Das BAG hat hier entschieden, dass jedenfalls dann, wenn eine zeitliche Koinzidenz zwischen der durch die Folgenbescheinigungen festgestellten passgenauen Verlängerung der Arbeitsunfähigkeit bis zum Ende des Arbeitsverhältnisses bestand, und unmittelbar danach eine neue Beschäftigung aufgenommen wird, der Beweiswert von (Folge-)AU-Bescheinigungen erschüttert sein kann. Es liegt dann am Arbeitnehmer, nachzuweisen, dass er tatsächlich erkrankt war.
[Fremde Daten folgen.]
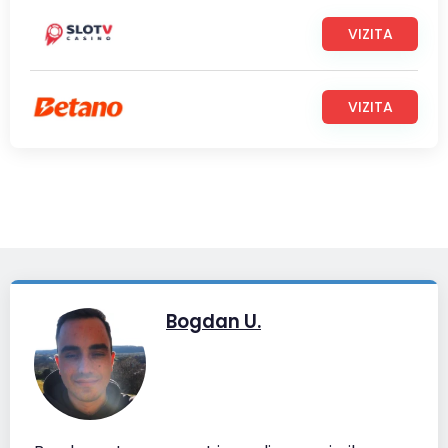
VIZITA
VIZITA
Bogdan U.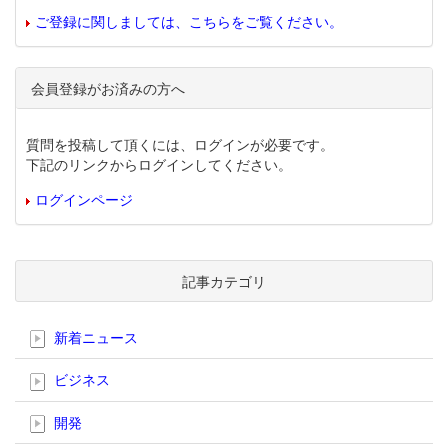
ご登録に関しましては、こちらをご覧ください。
会員登録がお済みの方へ
質問を投稿して頂くには、ログインが必要です。
下記のリンクからログインしてください。
ログインページ
記事カテゴリ
新着ニュース
ビジネス
開発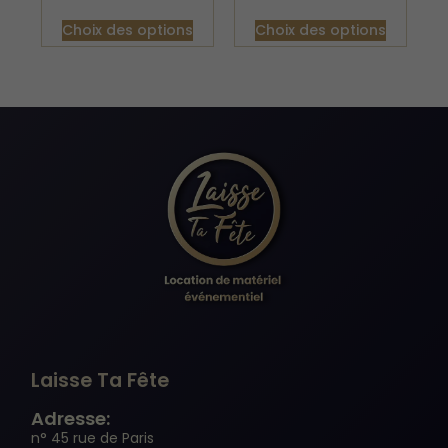
Choix des options
Choix des options
Laisse Ta Fête
Adresse:
n° 45 rue de Paris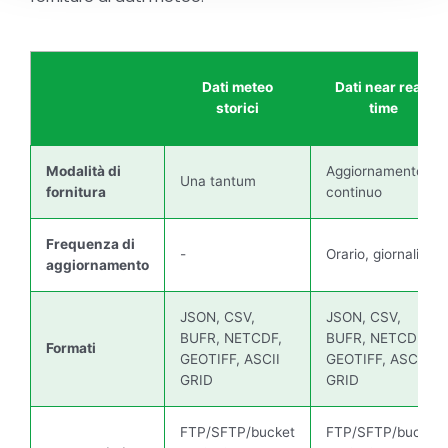
Dati meteo
Dati near real-
storici
time
Modalità di
Aggiornamento
Una tantum
fornitura
continuo
Frequenza di
-
Orario, giornaliero
aggiornamento
JSON, CSV,
JSON, CSV,
BUFR, NETCDF,
BUFR, NETCDF,
Formati
GEOTIFF, ASCII
GEOTIFF, ASCII
GRID
GRID
FTP/SFTP/bucket
FTP/SFTP/bucket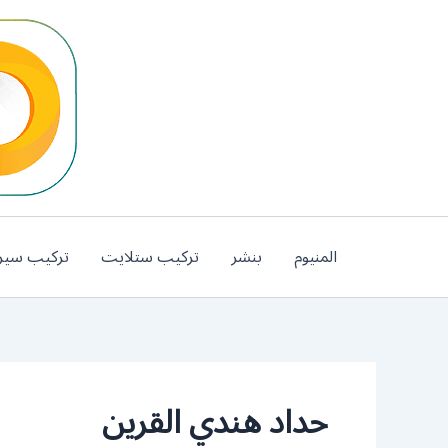
خطي
لى
لمحتوى
المنيوم
بنشر
تركيب ستلايت
تركيب سير
حداد هندي القرين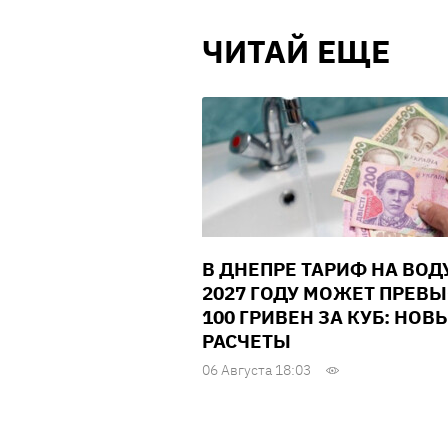
ЧИТАЙ ЕЩЕ
В ДНЕПРЕ ТАРИФ НА ВОД
2027 ГОДУ МОЖЕТ ПРЕВ
100 ГРИВЕН ЗА КУБ: НОВ
РАСЧЕТЫ
06 Августа 18:03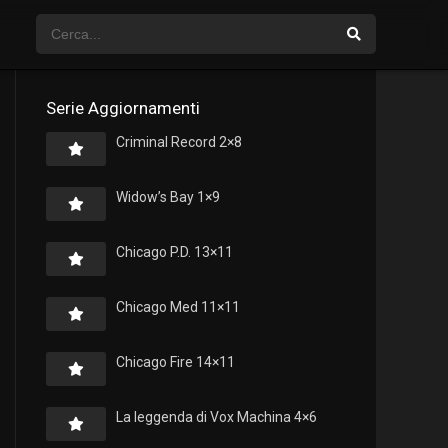
Serie Aggiornamenti
Criminal Record 2×8
Widow’s Bay 1×9
Chicago P.D. 13×11
Chicago Med 11×11
Chicago Fire 14×11
La leggenda di Vox Machina 4×6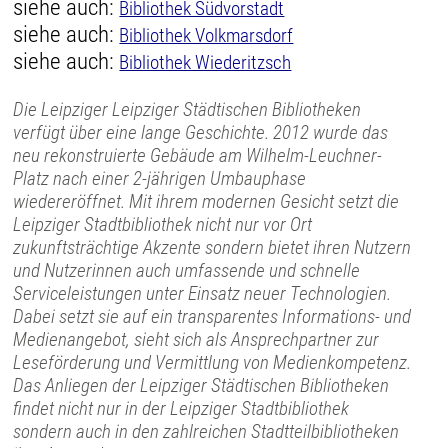
siehe auch:
Bibliothek Südvorstadt
siehe auch:
Bibliothek Volkmarsdorf
siehe auch:
Bibliothek Wiederitzsch
Die Leipziger Leipziger Städtischen Bibliotheken
verfügt über eine lange Geschichte. 2012 wurde das
neu rekonstruierte Gebäude am Wilhelm-Leuchner-
Platz nach einer 2-jährigen Umbauphase
wiedereröffnet. Mit ihrem modernen Gesicht setzt die
Leipziger Stadtbibliothek nicht nur vor Ort
zukunftsträchtige Akzente sondern bietet ihren Nutzern
und Nutzerinnen auch umfassende und schnelle
Serviceleistungen unter Einsatz neuer Technologien.
Dabei setzt sie auf ein transparentes Informations- und
Medienangebot, sieht sich als Ansprechpartner zur
Leseförderung und Vermittlung von Medienkompetenz.
Das Anliegen der Leipziger Städtischen Bibliotheken
findet nicht nur in der Leipziger Stadtbibliothek
sondern auch in den zahlreichen Stadtteilbibliotheken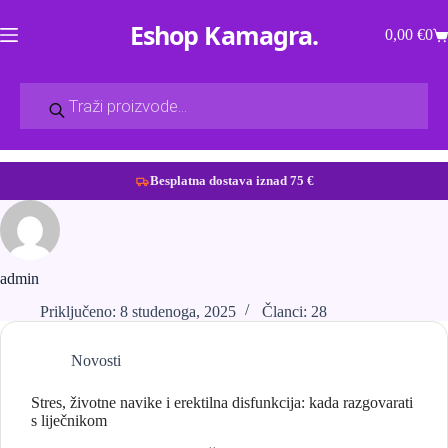
Eshop Kamagra
0,00
€
0
Košarica
Products
search
Besplatna dostava iznad 75 €
Preskoči
na
sadržaj
admin
Priključeno: 8 studenoga, 2025
Članci: 28
Novosti
Stres, životne navike i erektilna disfunkcija: kada razgovarati
s liječnikom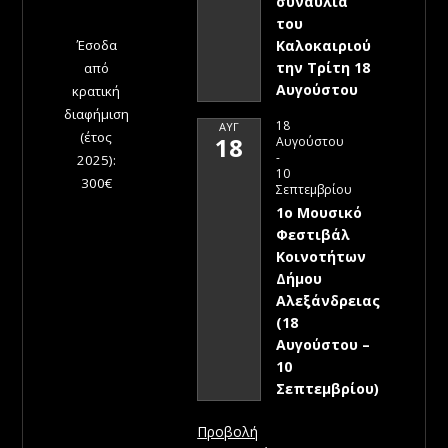
συναυλία
του
Έσοδα
Καλοκαιριού
την Τρίτη 18
από
Αυγούστου
κρατική
διαφήμιση
18
ΑΥΓ
(έτος
18
Αυγούστου
-
2025):
10
300€
Σεπτεμβρίου
1ο Μουσικό
Φεστιβάλ
Κοινοτήτων
Δήμου
Αλεξάνδρειας
(18
Αυγούστου –
10
Σεπτεμβρίου)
Die Entscheidung folgt dem vom BAG in der als bahnbrechend zu bezeichnenden Entscheidung vom 18.01.2023 (5 AZR 93/22) bereits neu eingeschlagenen Weg, wonach auch beim Streit über das Vorliegen einer neuen Erkrankung iSv § 3 Abs. 1 S. 1 und 2 EFZG die Darlegungslast abgestuft auf den Arbeitnehmer übertragen werden kann. Der Arbeitnehmer ist demnach verpflichtet, sich selbst zu entlasten, indem er selbst Tatsachen vorzutragen hat, aus denen gefolgert werden kann, dass kein Fortsetzungszusammenhang vorgelegen hat. 

Dies stellt eine klare Abkehr vom bisherigen Grundsatz vor, dass der Arbeitnehmer allein durch die Vorlage der Arbeitsunfähigkeitsbescheinigung entlastet ist, und dem Arbeitgeber die volle Beweislast obliegt, dass dem nicht so war. Dieser Grundsatz hat mit der neuen Entscheidung zum sog. "AU-Hopping" eine weitere Konkretisierung erhalten.